One Direction by Kanye West

Guitars by Mel Gibson

Mining by Brad Pitt

Pear Cider by Katy Perry

Ship Building by Tom Cruise

How to Move Things by Jim Carrey

Escape from Prison by Morgan Freeman

American Motors by Harrison Ford

Wild Animals by Will Ferrell


This big ol' grizzly bear walks up to the bar and orders s drink.

The bartender says "We don't serve wild animals."

Furious at this, the bear loses his cool, starts roaring and raging, knocking people and tables over. In his fury, he picks up an old woman and eats her down in one bite. Crunch.

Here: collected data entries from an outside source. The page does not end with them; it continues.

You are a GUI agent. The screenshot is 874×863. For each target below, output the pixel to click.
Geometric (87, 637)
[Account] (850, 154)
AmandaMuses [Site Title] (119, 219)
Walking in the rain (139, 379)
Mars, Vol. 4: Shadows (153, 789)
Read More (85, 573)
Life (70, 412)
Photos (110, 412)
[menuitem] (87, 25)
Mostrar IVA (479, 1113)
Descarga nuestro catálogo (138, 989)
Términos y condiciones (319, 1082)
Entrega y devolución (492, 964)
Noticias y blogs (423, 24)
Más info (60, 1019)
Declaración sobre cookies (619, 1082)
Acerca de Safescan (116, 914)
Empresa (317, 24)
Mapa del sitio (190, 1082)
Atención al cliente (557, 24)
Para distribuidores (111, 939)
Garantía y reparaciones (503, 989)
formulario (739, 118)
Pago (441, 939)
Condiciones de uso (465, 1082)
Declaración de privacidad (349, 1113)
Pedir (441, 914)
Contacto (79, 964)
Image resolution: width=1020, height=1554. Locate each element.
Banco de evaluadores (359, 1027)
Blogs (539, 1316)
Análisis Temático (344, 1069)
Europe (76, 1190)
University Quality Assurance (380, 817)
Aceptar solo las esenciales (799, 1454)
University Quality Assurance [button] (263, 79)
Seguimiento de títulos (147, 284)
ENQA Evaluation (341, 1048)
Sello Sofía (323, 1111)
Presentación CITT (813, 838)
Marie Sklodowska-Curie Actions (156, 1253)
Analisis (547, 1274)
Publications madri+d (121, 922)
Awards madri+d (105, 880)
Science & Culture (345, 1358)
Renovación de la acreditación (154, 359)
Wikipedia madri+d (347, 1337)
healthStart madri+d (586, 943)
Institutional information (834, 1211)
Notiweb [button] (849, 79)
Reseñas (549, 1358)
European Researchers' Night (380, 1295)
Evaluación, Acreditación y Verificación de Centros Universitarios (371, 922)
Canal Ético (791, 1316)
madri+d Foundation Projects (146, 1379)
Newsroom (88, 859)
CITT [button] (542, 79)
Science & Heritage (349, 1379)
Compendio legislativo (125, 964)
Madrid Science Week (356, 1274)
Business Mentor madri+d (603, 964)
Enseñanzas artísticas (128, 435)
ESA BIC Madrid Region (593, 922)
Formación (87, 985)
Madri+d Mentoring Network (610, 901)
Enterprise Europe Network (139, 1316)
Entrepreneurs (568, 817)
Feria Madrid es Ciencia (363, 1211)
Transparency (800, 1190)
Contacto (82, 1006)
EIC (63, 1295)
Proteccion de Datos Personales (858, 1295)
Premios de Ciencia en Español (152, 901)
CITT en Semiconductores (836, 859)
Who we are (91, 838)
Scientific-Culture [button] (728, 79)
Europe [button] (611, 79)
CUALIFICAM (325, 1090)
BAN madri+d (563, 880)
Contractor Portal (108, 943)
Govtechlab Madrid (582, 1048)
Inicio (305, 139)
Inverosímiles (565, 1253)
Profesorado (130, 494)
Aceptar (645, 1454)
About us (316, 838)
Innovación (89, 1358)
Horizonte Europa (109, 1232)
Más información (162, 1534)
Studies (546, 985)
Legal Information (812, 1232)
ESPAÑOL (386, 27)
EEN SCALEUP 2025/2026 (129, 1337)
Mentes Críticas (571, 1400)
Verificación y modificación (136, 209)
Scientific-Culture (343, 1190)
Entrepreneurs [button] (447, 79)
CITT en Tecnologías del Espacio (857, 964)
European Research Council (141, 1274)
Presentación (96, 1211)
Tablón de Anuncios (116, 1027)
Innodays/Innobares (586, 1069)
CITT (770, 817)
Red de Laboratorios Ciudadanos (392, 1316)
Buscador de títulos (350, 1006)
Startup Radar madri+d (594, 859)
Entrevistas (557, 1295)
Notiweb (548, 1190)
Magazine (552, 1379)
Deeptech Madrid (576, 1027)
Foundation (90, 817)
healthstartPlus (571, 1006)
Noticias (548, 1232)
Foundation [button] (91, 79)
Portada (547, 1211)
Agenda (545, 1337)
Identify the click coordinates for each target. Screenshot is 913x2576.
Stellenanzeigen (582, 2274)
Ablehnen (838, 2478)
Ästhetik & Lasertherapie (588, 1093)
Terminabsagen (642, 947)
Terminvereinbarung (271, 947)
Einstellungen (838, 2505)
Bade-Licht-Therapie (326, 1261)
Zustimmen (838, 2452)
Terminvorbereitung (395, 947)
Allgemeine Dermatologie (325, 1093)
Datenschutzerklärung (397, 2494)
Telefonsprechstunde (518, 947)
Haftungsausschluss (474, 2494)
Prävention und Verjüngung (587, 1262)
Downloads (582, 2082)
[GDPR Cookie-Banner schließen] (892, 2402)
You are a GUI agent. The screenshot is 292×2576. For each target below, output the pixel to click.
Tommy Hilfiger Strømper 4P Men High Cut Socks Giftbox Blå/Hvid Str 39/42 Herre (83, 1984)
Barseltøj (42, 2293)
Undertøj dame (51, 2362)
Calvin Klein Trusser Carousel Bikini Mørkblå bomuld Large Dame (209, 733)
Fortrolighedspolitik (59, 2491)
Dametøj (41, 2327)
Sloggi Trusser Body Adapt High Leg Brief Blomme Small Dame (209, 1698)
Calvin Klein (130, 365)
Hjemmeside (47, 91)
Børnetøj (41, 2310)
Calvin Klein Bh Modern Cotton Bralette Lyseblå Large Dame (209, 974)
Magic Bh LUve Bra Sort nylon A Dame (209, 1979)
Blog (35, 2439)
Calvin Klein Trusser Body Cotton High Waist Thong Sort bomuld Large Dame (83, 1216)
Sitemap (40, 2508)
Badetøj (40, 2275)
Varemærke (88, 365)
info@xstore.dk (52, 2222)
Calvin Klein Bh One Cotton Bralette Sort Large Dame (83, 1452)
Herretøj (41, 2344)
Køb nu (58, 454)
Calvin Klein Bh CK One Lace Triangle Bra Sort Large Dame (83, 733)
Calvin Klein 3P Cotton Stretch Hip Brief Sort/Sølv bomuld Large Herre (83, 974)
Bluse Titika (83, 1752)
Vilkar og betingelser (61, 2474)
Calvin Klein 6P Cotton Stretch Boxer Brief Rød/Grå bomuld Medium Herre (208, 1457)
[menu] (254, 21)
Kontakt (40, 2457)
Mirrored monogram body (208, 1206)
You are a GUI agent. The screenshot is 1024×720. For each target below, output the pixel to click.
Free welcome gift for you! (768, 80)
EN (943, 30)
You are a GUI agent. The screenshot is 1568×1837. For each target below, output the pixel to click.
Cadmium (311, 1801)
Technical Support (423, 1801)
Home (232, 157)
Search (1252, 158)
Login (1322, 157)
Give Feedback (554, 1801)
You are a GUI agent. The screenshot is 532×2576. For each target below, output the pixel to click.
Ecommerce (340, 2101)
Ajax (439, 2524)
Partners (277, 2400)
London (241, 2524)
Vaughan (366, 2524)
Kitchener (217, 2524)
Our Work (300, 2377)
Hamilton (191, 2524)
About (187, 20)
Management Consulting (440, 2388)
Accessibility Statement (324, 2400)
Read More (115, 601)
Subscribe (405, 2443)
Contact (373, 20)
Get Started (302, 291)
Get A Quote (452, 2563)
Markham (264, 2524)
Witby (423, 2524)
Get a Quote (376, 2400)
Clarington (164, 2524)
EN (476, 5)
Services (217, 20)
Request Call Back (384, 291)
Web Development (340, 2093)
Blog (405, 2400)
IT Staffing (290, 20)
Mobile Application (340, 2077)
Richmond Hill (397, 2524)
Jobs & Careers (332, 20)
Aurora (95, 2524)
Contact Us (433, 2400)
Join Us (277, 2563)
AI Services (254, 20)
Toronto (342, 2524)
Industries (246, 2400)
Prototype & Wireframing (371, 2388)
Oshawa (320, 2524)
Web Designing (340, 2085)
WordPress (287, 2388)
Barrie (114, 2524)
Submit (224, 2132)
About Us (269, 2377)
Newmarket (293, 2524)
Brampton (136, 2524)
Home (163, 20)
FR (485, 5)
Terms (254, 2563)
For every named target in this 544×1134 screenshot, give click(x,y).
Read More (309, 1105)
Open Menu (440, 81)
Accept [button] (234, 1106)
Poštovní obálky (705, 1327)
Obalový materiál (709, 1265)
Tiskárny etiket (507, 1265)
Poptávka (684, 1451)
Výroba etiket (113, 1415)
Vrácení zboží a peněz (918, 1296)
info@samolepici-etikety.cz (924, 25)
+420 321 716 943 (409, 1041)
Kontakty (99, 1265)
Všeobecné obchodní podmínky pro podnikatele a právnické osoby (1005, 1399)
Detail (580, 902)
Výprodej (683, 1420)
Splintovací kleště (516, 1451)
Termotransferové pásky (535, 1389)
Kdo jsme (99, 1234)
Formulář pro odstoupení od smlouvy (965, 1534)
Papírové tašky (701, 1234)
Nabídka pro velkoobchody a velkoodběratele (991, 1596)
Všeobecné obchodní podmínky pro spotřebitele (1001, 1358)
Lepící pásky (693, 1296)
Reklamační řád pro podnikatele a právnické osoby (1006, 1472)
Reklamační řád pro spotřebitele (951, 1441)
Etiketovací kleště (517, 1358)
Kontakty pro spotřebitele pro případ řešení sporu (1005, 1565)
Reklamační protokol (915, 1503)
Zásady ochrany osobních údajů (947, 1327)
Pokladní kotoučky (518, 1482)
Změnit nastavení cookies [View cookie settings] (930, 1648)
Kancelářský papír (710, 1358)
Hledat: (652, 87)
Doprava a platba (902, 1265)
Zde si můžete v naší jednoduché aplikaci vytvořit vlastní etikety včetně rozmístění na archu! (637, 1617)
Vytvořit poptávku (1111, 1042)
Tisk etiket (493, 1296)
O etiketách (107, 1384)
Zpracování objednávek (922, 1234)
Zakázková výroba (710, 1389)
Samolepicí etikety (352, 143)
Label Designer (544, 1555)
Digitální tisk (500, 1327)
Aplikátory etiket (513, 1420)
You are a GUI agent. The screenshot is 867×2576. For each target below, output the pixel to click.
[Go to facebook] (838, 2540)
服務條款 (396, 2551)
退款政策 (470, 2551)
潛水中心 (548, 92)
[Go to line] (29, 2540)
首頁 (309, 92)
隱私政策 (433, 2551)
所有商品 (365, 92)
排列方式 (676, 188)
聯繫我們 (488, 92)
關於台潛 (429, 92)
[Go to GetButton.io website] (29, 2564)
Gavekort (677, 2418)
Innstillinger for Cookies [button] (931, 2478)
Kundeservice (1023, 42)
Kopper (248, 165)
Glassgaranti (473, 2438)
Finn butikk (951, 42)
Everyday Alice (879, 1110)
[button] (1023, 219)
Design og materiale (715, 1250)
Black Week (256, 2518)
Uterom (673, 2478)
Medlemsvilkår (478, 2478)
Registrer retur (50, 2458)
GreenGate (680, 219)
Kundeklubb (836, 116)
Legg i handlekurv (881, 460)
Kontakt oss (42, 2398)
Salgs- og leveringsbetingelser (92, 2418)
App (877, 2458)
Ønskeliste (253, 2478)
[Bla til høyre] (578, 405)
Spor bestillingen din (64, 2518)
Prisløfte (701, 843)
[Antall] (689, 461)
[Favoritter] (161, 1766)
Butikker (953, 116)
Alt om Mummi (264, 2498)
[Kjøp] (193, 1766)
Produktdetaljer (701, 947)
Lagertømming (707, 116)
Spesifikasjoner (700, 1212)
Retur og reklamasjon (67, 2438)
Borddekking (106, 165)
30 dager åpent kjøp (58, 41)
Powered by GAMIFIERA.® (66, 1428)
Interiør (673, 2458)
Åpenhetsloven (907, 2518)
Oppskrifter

Now, a bit sedated, he returns to the bar and says "Come on, man. I could use a beer to wash that down."

Shaking his head, the barman says "No wild animals and no drug addicts "

Confused, the bear says "Drug addicts? What drugs?"

The bartender shrugs. "What about that bar-bitch-you-ate?"

Poaching defenseless, innocent wild animals is just plain wrong

They're much better roasted.

The judge said "You really want the jury to believe.....

that you committed this crime because a pack of black and white, wild animals threatened to kill you if you didn't?"

"Yes, your honour", I said............ "I was badgered into it."

Edit : changed one word.

All wild animals should be arrested.

They're all naked and won't stop urinating in public.

I went to the zoo to see some wild animals, however they had only one animal

It was a shitzu.

Teacher: "Who can tell me 5 wild animals?"

Little Johnny: "2 lions & 3 wolves."

You can explore wild animal reddit one liners, including funnies and gags. Read them and you will understand what jokes are funny? Those of you who have teens can tell them clean wild animal dad jokes. There are also wild animal puns for kids, 5 year olds, boys and girls.


Irish animal rights activists have broken into a turkey farm.

They say they are going to release thousands of turkeys into the wild...

as soon as they've defrosted

Things are so bad in Venezuela that people are eating zoo animals.

The only restaurant still open is Buffalo Wild Things.

I'm like a wild animal in bed.

You could even call me a sexual predator.

What is a two-piece bath suit with wild animals motive?

Zoo-Chini

I feel sorry for wild animals because it's like they're always camping without beer.

Just think that there are jokes based on truth that can bring down governments, or jokes which make girl laugh. Many of the wild animal jokes and puns are jokes supposed to be funny, but some can be offensive. When jokes go too far, are mean or racist, we try to silence them and it will be great if you give us feedback every time when a joke become bullying and inappropriate.

We suggest to use only working wild animal piadas for adults and blagues for friends. Some of the dirty witze and dark jokes are funny, but use them with caution in real life. Try to remember funny jokes you've never heard to tell your friends and will make you laugh.